There was no difference in the primary outcome analysis – a fall of 50% or more on the Young Mania Rating Scale (YMRS) - between oxcarbazepine and placebo (N=1, n=110, OR =2.10, 95% CI 0.94 to 4.73) in one study, conducted in children; no studies were available in adult participants.
In comparison with other mood stabilisers, there was no difference between oxcarbazepine and valproate as an antimanic agent using the primary outcome (50% or more fall in YMRS, OR=0.44, 95% CI 0.10 to 1.97, 1 study, n=60, P=0.273) or the secondary outcome measure (differences in YMRS between the two groups, SMD=0.18, 95% CI -0.24 to 0.59, 2 studies, n=90, P=0.40). No primary or secondary efficacy outcome measures were found comparing oxcarbazepine with lithium monotherapy.

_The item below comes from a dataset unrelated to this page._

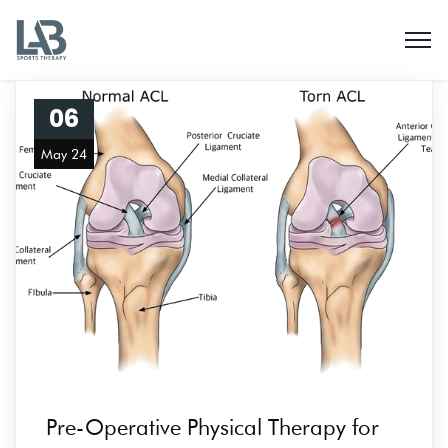
06
May 24
Pre-Operative Physical Therapy for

As an adjunctive treatment to lithium, oxcarbazepine reduced depression rating scale scores more than carbamazepine in a group of manic participants on the Montgomery-Åsberg Depression Rating Scale (MADRS) (SMD=- 1.12, 95% CI -1.71 to -0.53, 1 study, n=52, P=0.0002) and on the Hamilton Depression Rating Scale (HDRS) (SMD=- 0.77, 95% CI -1.35 to -0.20, 1 study, n=52, P=0.008).
There was a higher incidence of adverse effects, particularly neuropsychiatric, in participants randomised to oxcarbazepine compared to those on placebo (1 study, n=115, 17% to 39% of participants on oxcarbazepine had at least one such event compared to 7% to 10% on placebo).There was no difference in adverse events rates between oxcarbazepine and other mood stabilisers or haloperidol.